Sunday, May 16, 2010

Client Motivation In Therapy

What's the likelihood that therapy will have any beneficial effects for a client who is not motivated to undertake the journey involved?

Motivation here would include things like: being aware that you are somehow in distress, or that you are not functioning as well as you'd like to be, or that you behave in ways that are counter productive/destructive/injurious; recognizing that you need some help to "sort things out", that you have not been able to "fix" things on your own, even though you may have tried repeatedly; and then, with all of this awareness and understanding, actually seeking help.

This would be different, for example, from a man who, when asked what brings him to therapy, answers that he is doing it because he told his wife that he would. (Did his wife threaten to leave him if he didn't? Does he expect that he will be able to appease her - and maybe get her off of his back - if he appears for a couple of sessions?)

This would also be different from someone appearing for therapy because they have been court ordered to do so, while their only motivation is to avoid going to jail.

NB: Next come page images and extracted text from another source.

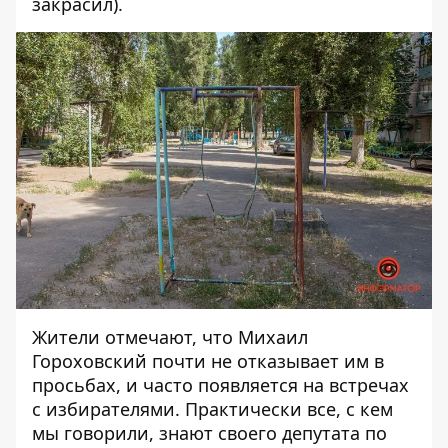
закрасил).
Жители отмечают, что Михаил
Гороховский почти не отказывает им в
просьбах, и часто появляется на встречах
с избирателями. Практически все, с кем
мы говорили, знают своего депутата по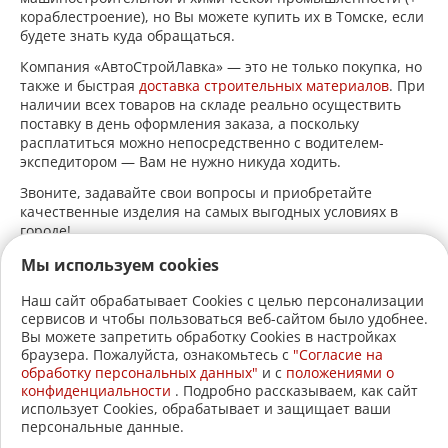
кораблестроение), но Вы можете купить их в Томске, если
будете знать куда обращаться.
Компания «АвтоСтройЛавка» — это не только покупка, но
также и быстрая
доставка строительных материалов
. При
наличии всех товаров на складе реально осуществить
поставку в день оформления заказа, а поскольку
расплатиться можно непосредственно с водителем-
экспедитором — Вам не нужно никуда ходить.
Звоните, задавайте свои вопросы и приобретайте
качественные изделия на самых выгодных условиях в
городе!
Мы используем cookies
Наш сайт обрабатывает Cookies с целью персонализации
сервисов и чтобы пользоваться веб-сайтом было удобнее.
+7 (3822)
22-17-60
Вы можете запретить обработку Cookies в настройках
браузера. Пожалуйста, ознакомьтесь с
"Согласие на
+7 (3822)
21-30-30
обработку персональных данных"
и c
положениями о
конфиденциальности
. Подробно рассказываем, как сайт
2005-2026 © АвтоСтройЛавка.
использует Cookies, обрабатывает и защищает ваши
персональные данные.
Меню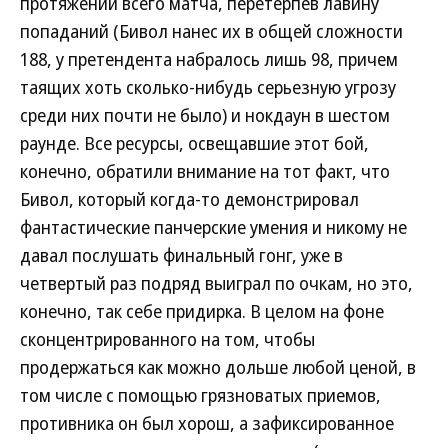
протяжении всего матча, перетерпев лавину
попаданий (Бивол нанес их в общей сложности
188, у претендента набралось лишь 98, причем
таящих хоть сколько-нибудь серьезную угрозу
среди них почти не было) и нокдаун в шестом
раунде. Все ресурсы, освещавшие этот бой,
конечно, обратили внимание на тот факт, что
Бивол, который когда-то демонстрировал
фантастические панчерские умения и никому не
давал послушать финальный гонг, уже в
четвертый раз подряд выиграл по очкам, но это,
конечно, так себе придирка. В целом на фоне
сконцентрированного на том, чтобы
продержаться как можно дольше любой ценой, в
том числе с помощью грязноватых приемов,
противника он был хорош, а зафиксированное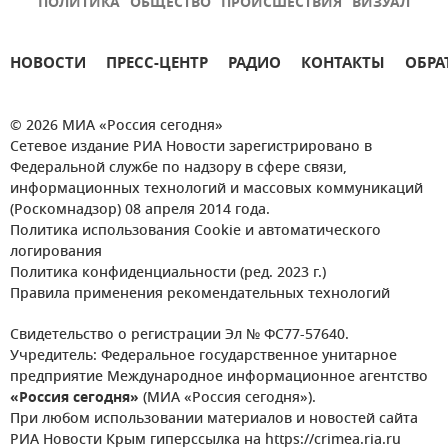
ПОЛИТИКА
ОБЩЕСТВО
ПРОИСШЕСТВИЯ
ВИЗУАЛ
НОВОСТИ
ПРЕСС-ЦЕНТР
РАДИО
КОНТАКТЫ
ОБРА
© 2026 МИА «Россия сегодня»
Сетевое издание РИА Новости зарегистрировано в
Федеральной службе по надзору в сфере связи,
информационных технологий и массовых коммуникаций
(Роскомнадзор) 08 апреля 2014 года.
Политика использования Cookie и автоматического
логирования
Политика конфиденциальности (ред. 2023 г.)
Правила применения рекомендательных технологий
Свидетельство о регистрации Эл № ФС77-57640.
Учредитель: Федеральное государственное унитарное
предприятие Международное информационное агентство
«Россия сегодня»
(МИА «Россия сегодня»).
При любом использовании материалов и новостей сайта
РИА Новости Крым гиперссылка на https://crimea.ria.ru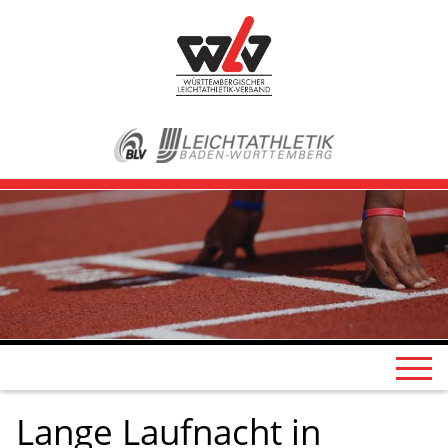
Lange Laufnacht in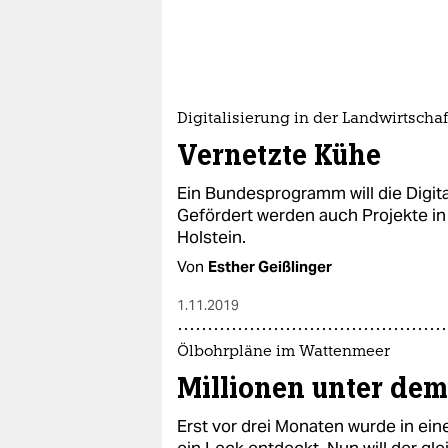
Digitalisierung in der Landwirtschaf
Vernetzte Kühe
Ein Bundesprogramm will die Digit
Gefördert werden auch Projekte i
Holstein.
Von
Esther Geißlinger
1.11.2019
Ölbohrpläne im Wattenmeer
Millionen unter dem
Erst vor drei Monaten wurde in ei
ein Leck entdeckt. Nun will der g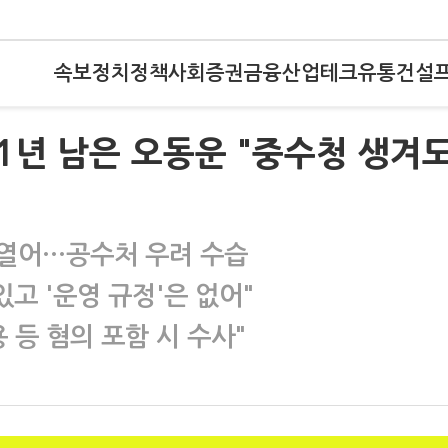
속보
정치
정책
사회
증권
금융
산업
테크
유통
건설
1년 남은 오동운 "중수청 생겨
 열어…공수처 우려 수습
고 '운영 규정'은 없어"
등 혐의 포함 시 수사"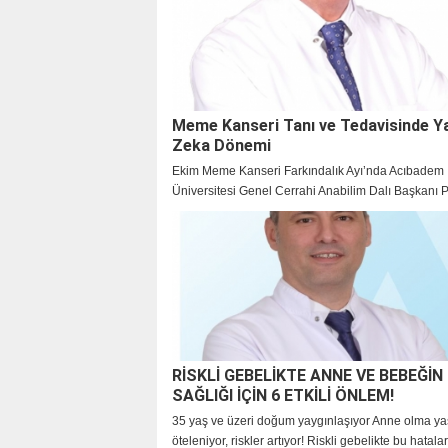
Başkan Çiftçi, “Hayalimiz gerçeğe dönüşüyor” dedi
Meme Kanseri Tanı ve Tedavisinde Y
Zeka Dönemi
Ekim Meme Kanseri Farkındalık Ayı’nda Acıbadem
Üniversitesi Genel Cerrahi Anabilim Dalı Başkanı Pr
Cihan Uras’tan meme kanseriyle ilgili son gelişmel
RİSKLİ GEBELİKTE ANNE VE BEBEĞİN
SAĞLIĞI İÇİN 6 ETKİLİ ÖNLEM!
35 yaş ve üzeri doğum yaygınlaşıyor Anne olma ya
öteleniyor, riskler artıyor! Riskli gebelikte bu hatala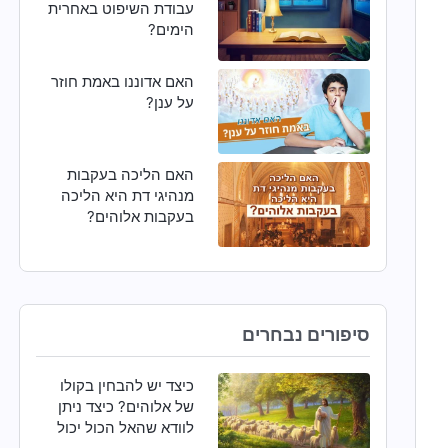
עבודת השיפוט באחרית
הימים?
האם אדוננו באמת חוזר
על ענן?
האם הליכה בעקבות
מנהיגי דת היא הליכה
בעקבות אלוהים?
סיפורים נבחרים
כיצד יש להבחין בקולו
של אלוהים? כיצד ניתן
לוודא שהאל הכול יכול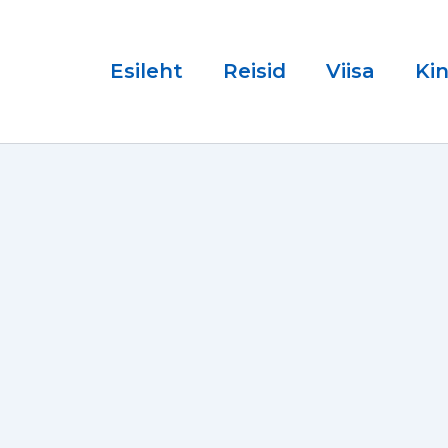
Esileht
Reisid
Viisa
Ki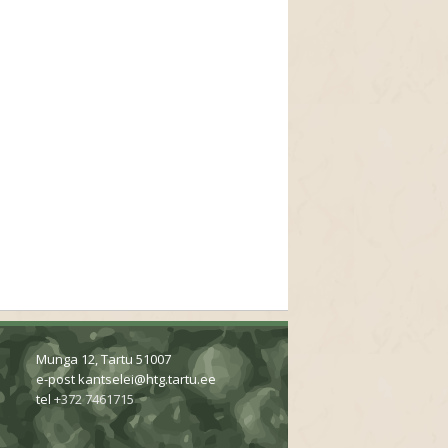
Munga 12, Tartu 51007
e-post
kantselei@htg.tartu.ee
tel
+372 7461715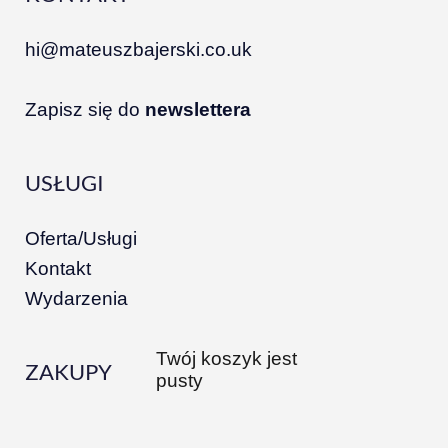
hi@mateuszbajerski.co.uk
Zapisz się do
newslettera
USŁUGI
Oferta/Usługi
Kontakt
Wydarzenia
Twój koszyk jest
ZAKUPY
pusty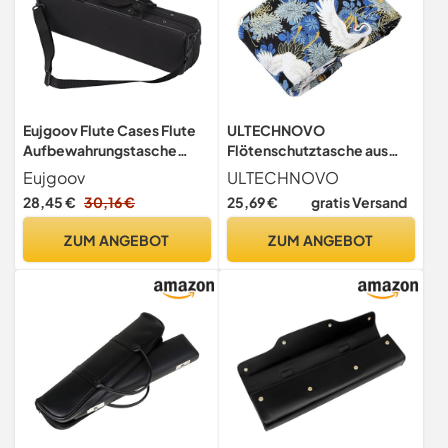
Eujgoov Flute Cases Flute
ULTECHNOVO
Aufbewahrungstasche
Flötenschutztasche aus
Oxford Tuch Tragetasche
Baumwollstoff mit
Eujgoov
ULTECHNOVO
Verstellbarer Schultergurt
Einfachem Design
28,45 €
30,16 €
25,69 €
gratis Versand
Tasche für 16 Löcher Flöte
Verstellbar und Tragbar zum
Schutz von Querflöten bei
ZUM ANGEBOT
ZUM ANGEBOT
Outdoor Anlässen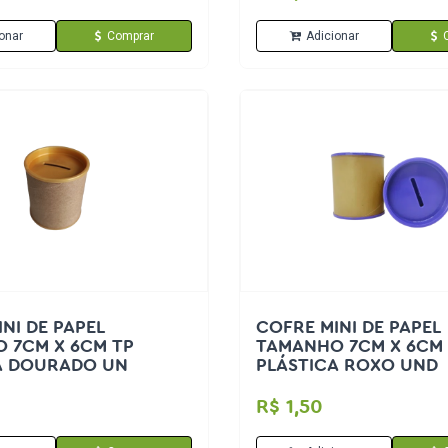
onar
Comprar
Adicionar
NI DE PAPEL
COFRE MINI DE PAPEL
 7CM X 6CM TP
TAMANHO 7CM X 6CM
A DOURADO UN
PLÁSTICA ROXO UND
R$ 1,50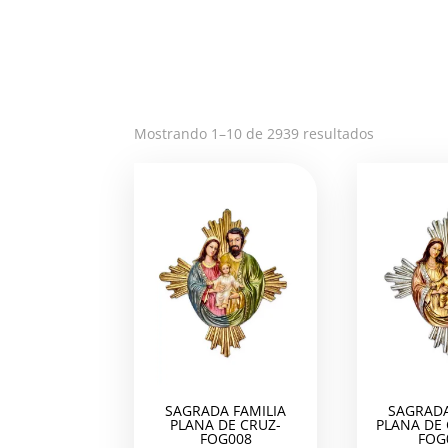
Ordenado
Mostrando 1–10 de 2939 resultados
por
los
últimos
SAGRADA FAMILIA
SAGRADA
PLANA DE CRUZ-
PLANA DE
FOG008
FOG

Of course, it is possible for someone in the above examples, while they may not be motivated initially in the sense that I have described, to develop some level of motivation on their own behalf if they only appear with some regularity, but this would be, in my experience, an exception, rather than a rule.

So how ought such a client (I use this term somewhat loosely here, since such a person is, by definition, not a "real" client at all) and such a situation, be approached? Of course there is no single correct answer to that question, and different therapists will indeed answer it differently. Let me then answer it only for myself.

As a bit of background information, there was a time, much earlier in my professional career, when I was willing to try to motivate unmotivated clients "for their own good", so to speak. I believed that I could indeed somehow convince these clients that the process of therapy, and in particular, the process of therapy with me, was just what they needed. It could and would truly help them, and they ought to become converted to this view.

What I discovered over some time with this approach was that not only was I wrong in my expectations, but that the process of attempting to motivate someone else to do what I believed was going to be helpful to them succeeded only in exhausting me, and did not do much good, if it did any good, for this "client". I have since settled into what I consider to be a much more realistic and intelligent approach. This consists of being fully available to any client whom I believe I can actually help, as long as they are sufficiently motivated to be helped. To put it another way, as I was taught long ago, and as I have come to appreciate as sage wisdom, the therapist should never work harder than the client in therapy.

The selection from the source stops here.